(Page layout parsing data)
■ ■ ■ ■

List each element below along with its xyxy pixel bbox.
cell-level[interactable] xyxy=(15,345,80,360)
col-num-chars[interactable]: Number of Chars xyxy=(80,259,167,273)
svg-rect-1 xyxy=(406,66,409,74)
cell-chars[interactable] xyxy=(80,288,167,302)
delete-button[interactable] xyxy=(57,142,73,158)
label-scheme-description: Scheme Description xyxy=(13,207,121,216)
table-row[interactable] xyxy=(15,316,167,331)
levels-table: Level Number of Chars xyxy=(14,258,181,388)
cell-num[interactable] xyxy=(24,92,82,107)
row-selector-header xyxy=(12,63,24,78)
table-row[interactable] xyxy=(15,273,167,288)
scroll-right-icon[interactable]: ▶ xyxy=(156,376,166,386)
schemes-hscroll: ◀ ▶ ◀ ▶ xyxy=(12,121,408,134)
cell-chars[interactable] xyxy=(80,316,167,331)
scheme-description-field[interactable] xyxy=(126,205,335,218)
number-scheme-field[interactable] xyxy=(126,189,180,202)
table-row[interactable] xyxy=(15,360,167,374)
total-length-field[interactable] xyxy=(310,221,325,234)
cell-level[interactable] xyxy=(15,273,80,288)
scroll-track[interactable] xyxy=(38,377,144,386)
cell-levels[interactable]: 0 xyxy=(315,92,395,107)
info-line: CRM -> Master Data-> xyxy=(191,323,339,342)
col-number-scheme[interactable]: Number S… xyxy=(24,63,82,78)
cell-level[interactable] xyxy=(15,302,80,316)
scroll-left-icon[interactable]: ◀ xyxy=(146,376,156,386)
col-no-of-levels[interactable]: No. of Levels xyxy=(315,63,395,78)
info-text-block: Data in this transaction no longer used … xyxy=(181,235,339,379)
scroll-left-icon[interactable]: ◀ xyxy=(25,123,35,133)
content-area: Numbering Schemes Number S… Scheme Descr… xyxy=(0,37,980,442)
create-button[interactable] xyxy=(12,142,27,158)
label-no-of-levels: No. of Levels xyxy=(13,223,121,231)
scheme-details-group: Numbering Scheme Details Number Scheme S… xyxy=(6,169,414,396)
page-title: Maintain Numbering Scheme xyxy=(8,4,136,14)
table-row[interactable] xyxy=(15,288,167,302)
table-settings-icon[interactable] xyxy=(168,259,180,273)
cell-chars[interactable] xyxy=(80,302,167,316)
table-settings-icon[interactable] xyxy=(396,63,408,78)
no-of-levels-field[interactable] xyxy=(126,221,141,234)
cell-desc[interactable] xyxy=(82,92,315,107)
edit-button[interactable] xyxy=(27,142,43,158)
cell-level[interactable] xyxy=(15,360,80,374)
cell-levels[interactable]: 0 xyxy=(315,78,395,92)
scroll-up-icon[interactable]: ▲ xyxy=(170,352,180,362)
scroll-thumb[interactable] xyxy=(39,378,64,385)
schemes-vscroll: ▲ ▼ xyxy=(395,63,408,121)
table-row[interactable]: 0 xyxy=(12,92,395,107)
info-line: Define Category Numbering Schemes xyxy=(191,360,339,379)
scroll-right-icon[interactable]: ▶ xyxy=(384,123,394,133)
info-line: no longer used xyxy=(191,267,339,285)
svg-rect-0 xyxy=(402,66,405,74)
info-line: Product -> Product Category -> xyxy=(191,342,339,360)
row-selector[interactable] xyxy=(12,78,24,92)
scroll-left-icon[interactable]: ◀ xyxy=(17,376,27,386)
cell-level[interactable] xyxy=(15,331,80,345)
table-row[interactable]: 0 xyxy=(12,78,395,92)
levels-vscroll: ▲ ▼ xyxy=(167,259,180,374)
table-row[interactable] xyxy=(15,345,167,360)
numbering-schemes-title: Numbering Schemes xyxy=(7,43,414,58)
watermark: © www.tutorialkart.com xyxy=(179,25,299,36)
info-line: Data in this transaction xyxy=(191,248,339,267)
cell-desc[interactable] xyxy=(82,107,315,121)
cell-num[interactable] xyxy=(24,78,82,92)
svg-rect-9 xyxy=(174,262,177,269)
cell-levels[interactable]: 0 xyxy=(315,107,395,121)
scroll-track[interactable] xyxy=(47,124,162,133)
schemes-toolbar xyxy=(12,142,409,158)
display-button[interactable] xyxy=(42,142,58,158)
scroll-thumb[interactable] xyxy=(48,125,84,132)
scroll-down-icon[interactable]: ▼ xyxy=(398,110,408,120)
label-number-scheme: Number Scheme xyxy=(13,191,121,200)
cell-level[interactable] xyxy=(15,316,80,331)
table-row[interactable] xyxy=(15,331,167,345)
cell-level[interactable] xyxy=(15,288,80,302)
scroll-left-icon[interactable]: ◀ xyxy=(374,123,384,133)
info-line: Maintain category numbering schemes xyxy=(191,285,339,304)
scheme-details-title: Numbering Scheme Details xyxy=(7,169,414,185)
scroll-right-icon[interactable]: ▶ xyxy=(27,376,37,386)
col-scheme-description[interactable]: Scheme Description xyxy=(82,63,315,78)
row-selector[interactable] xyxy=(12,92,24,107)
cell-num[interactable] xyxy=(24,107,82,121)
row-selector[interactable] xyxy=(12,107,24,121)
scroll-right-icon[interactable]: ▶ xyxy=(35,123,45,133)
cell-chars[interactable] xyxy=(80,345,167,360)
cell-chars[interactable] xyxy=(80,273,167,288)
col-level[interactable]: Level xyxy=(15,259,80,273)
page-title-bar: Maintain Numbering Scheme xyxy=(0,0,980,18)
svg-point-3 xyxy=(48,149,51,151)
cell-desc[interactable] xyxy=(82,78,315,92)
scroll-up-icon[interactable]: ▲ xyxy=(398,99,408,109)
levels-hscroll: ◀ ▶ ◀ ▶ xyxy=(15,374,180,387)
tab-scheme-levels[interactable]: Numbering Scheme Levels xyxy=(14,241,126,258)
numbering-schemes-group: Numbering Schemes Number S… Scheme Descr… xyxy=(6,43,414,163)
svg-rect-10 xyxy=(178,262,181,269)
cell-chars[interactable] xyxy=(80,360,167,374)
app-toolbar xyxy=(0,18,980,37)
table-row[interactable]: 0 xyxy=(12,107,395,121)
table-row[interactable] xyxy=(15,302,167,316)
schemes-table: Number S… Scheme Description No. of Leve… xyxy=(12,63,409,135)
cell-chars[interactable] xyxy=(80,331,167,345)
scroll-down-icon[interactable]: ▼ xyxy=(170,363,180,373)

■ ■ ■ ■

◆ **TASK DETAILS**
For the word "label", please say how many lines in the entries hold it, with only the number as the reply.

◆ **SOLUTION FOR THIS EXERCISE**
3